Я болен, может быть, умираю, и одному лишь богу ведомо, каким ужасом сжимается сердце при мысли о близком конце, но даже сейчас я не считаю свой уход крушением вселенной, как вы, Вячеслав Иванов, как вы, Константин Бальмонт. Я знаю, после меня останется всё… кроме меня. Мне не только чужда, но и отвратительна гипертрофия собственной личности, и «обида куклы» всегда была мне больнее собственной обиды, вот чего вам начисто не дано, настоящие символисты!
Декаденты всех мастей быстро смекнули, что я из другого теста, и отдали меня на растерзание газетной братии. В моих стихах мир овеществлен, и, если мне отпущен хоть краткий срок, он станет еще вещественнее, предметнее, если же меня не станет, другие пойдут этим путем, единственно плодотворным и отвечающим времени, — на сближение с жизнью.
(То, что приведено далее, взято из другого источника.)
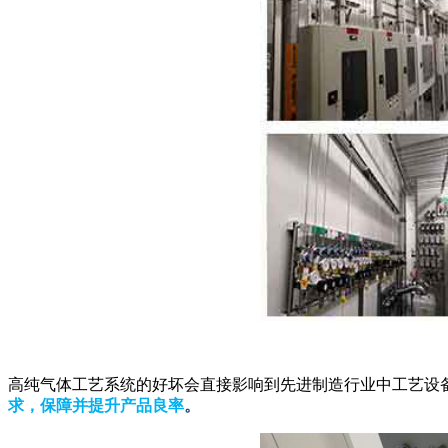
高纯气体工艺系统的好坏会直接影响到先进制造行业中工艺设
求，保障并提升产品良率
。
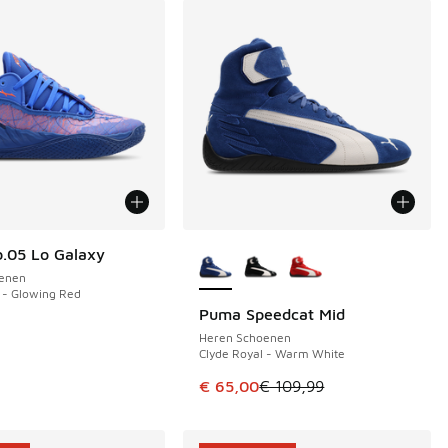
Meer kleuren verkrijgbaar
.05 Lo Galaxy
enen
 - Glowing Red
Puma Speedcat Mid
BESPAAR € 44
 in de aanbieding Prijs verlaagd van € 104,99 naar € 60,00
Heren Schoenen
Clyde Royal - Warm White
Dit artikel is in de uitverkoop. Di
€ 65,00
€ 109,99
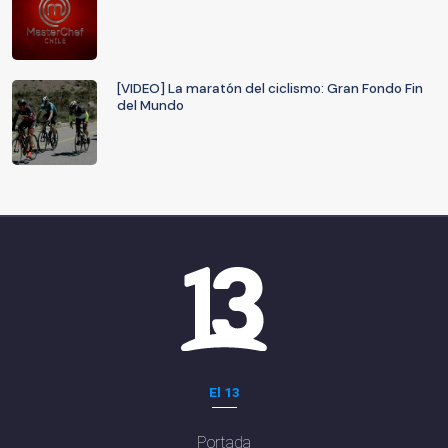
[VIDEO] La maratón del ciclismo: Gran Fondo Fin
del Mundo
El 13
Portada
Как красив предмет, как полна и прекрасна конкретность! Я не сумел быть громким, назойливым и бесстрашным. Мне помешало слабое сердце, служба, врожденная деликатность, сродни чистоплюйству. Но я приветствую грядущих горлопанов. Они заглянут в мои бедные книги и звучными, наглыми голосами сотрясут и опрокинут карточные домики сегодняшних небожителей, вышивальщиков по туману.
И все же — милосердия, братья, отказавшие мне в братстве! Разве дело в направлениях, школах и шайках? Есть стихия поэзии — лишь это важно. Кто-то сказал, что русскому писателю нет дела до прижизненной славы, ему бессмертие подавай. Продлить себя за пределы земного образа — стремление каждого человеческого существа — в творчестве, делах, открытиях, потомстве, наконец. В вечность проникают по-разному. Но я лишь утешаю себя мстительными мыслями о реванше силой грядущих голосов, в которых прозвучит моя интонация, моя нота. Все это не то. Я хочу быть услышанным здесь, сейчас, сегодня. Словом своим хочу связаться живой с живыми. И с этой поблекшей дамой, и с дородным господином, с испитым священником, с реалистом и красавцем гусаром. Кто знает, какие чудеса мы сотворим, когда возьмемся за руки…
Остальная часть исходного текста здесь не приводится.